Copy everything under your sample's behavior pack directory into the new project's packs/BP/, except for manifest.json. The scaffold's manifest.json already has fresh UUIDs wired up correctly to the matching RP. Overwriting it would break the cross-reference.

What to copy:

  • blocks/, entities/, items/, loot_tables/, recipes/, trading/, spawn_rules/, anything else that's part of the pack content.
  • pack_icon.png if the sample has one.

What to skip:

  • manifest.json (already in place).
  • scripts/ (you already moved those into src/).

Step 4: copy RP content

Same idea on the resource pack side. Copy everything from the sample's resource pack into packs/RP/, except manifest.json.

What to copy:

  • textures/, models/, animations/, animation_controllers/, entity/, attachables/, particles/, sounds/, ui/, fonts/, texts/, anything else.
  • pack_icon.png if present.

Step 5: install dependencies and verify

In the new project:

npm install
npm run watch

The first build will surface any compile errors. Most code that targets @minecraft/server should work unchanged. Common cleanups:

  • Imports that referenced sample-only utilities (helper files in the sample's scripts/ directory). Either copy those helpers across or inline them.
  • Imports that reference the sample's directory structure (../../../something). Fix the relative paths to match the new layout.
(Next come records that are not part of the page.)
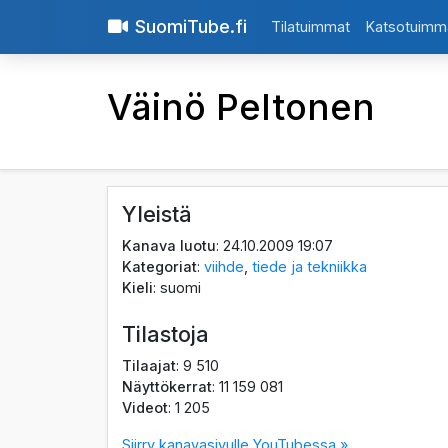
SuomiTube.fi
Tilatuimmat
Katsotuimm
Väinö Peltonen
Yleistä
Kanava luotu
: 24.10.2009 19:07
Kategoriat
:
viihde
,
tiede ja tekniikka
Kieli
: suomi
Tilastoja
Tilaajat
: 9 510
Näyttökerrat
: 11 159 081
Videot
: 1 205
Siirry kanavasivulle YouTubessa »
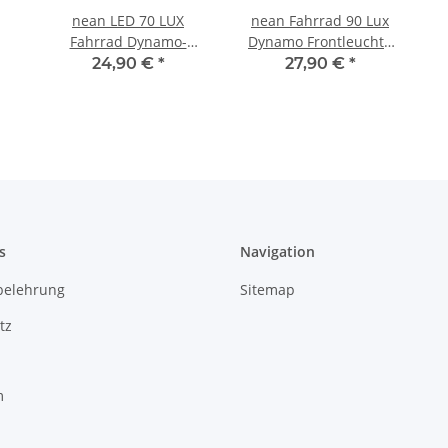
nean LED 70 LUX
nean Fahrrad 90 Lux
Fahrrad Dynamo-
Dynamo Frontleuchte
Frontleuchte mit
mit Standlicht, Reflektor
24,90 €
*
27,90 €
*
Lichtautomatik,
und StVZO-Zulassung
Standlicht, Reflektor
und StVZO-Zulassung
s
Navigation
belehrung
Sitemap
tz
m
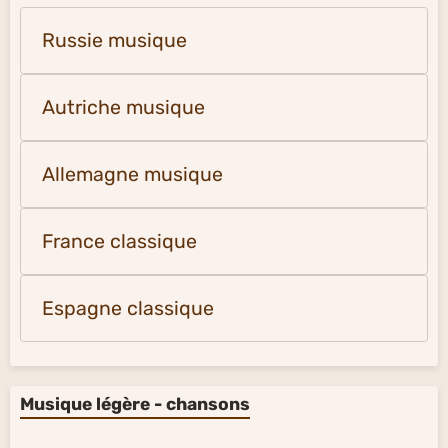
Russie musique
Autriche musique
Allemagne musique
France classique
Espagne classique
Musique légère - chansons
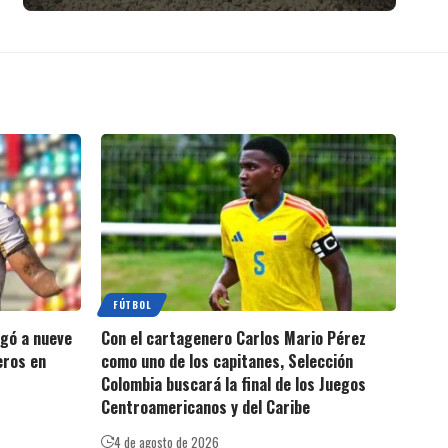
FÚTBOL
egó a nueve
Con el cartagenero Carlos Mario Pérez
eros en
como uno de los capitanes, Selección
Colombia buscará la final de los Juegos
Centroamericanos y del Caribe
4 de agosto de 2026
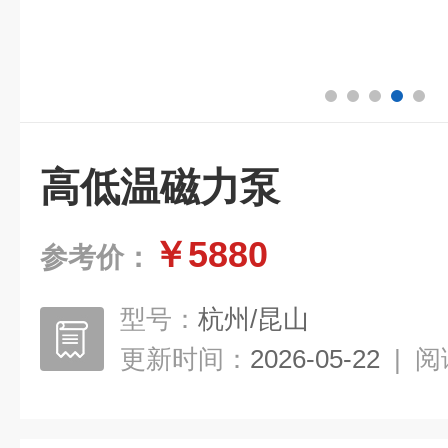
高低温磁力泵
￥5880
参考价：
型号：
杭州/昆山
更新时间：
2026-05-22
|
阅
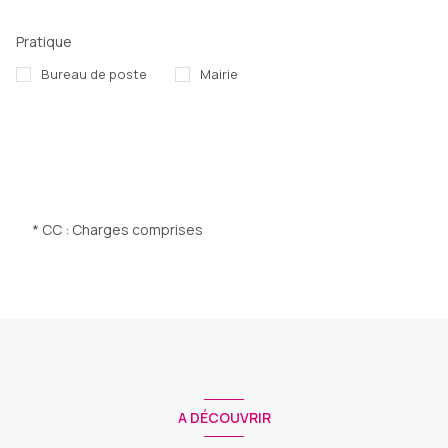
Pratique
Bureau de poste
Mairie
* CC : Charges comprises
A DÉCOUVRIR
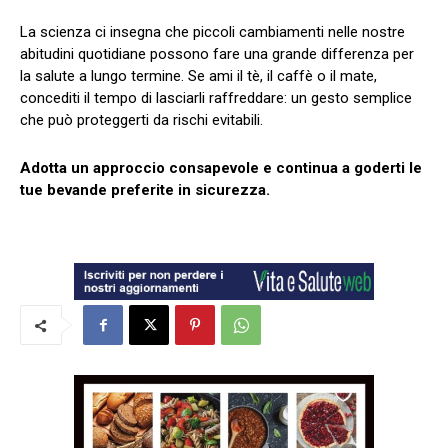
La scienza ci insegna che piccoli cambiamenti nelle nostre
abitudini quotidiane possono fare una grande differenza per
la salute a lungo termine. Se ami il tè, il caffè o il mate,
concediti il tempo di lasciarli raffreddare: un gesto semplice
che può proteggerti da rischi evitabili.
Adotta un approccio consapevole e continua a goderti le
tue bevande preferite in sicurezza.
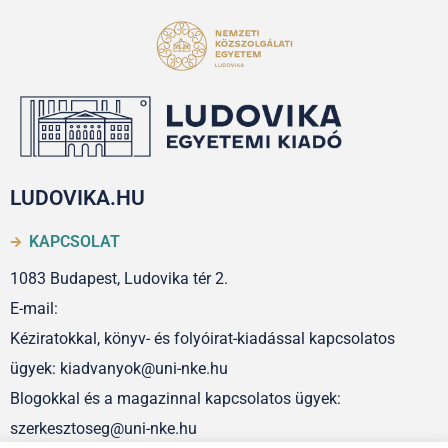
LUDOVIKA.HU
KAPCSOLAT
1083 Budapest, Ludovika tér 2.
E-mail:
Kéziratokkal, könyv- és folyóirat-kiadással kapcsolatos
ügyek: kiadvanyok@uni-nke.hu
Blogokkal és a magazinnal kapcsolatos ügyek:
szerkesztoseg@uni-nke.hu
Once the build is green, try a deploy:

npm run deploy:watch

See Hot reload setup for the Minecraft side of the loop.

Step 6: archive the old project

Once the migrated project builds and runs the same as the original, move the old project to an archive/ directory or delete it. Don't keep two copies live; they'll drift.

Caveats

  • just and other sample tooling go away. The Microsoft samples sometimes use just as a task runner. The equivalent in a Custom Workspace is the scripts section of package.json, which already wires up build, watch, deploy, deploy:watch, and pack. See CLI reference.
  • gulp setups go away too. Same story. bedrock-build handles the full pipeline (bundle, copy, deploy, pack).
  • TypeScript version may bump. The fresh scaffold installs the latest stable typescript and @minecraft/server* versions at scaffold time (see create-mc-bedrock reference). If your sample code targeted older API shapes, you may need small fixes.
  • API drift. Microsoft samples are pinned to the @minecraft/server API at the time they were written. The fresh scaffold uses the current latest. Most code carries over, but a small fraction may need API updates. This is the same drift you'd hit on the Microsoft Samples source itself.

Need to roll back? Because the migration creates a new project without touching the original, you can always keep working on the old one. Migration is opt-in and reversible.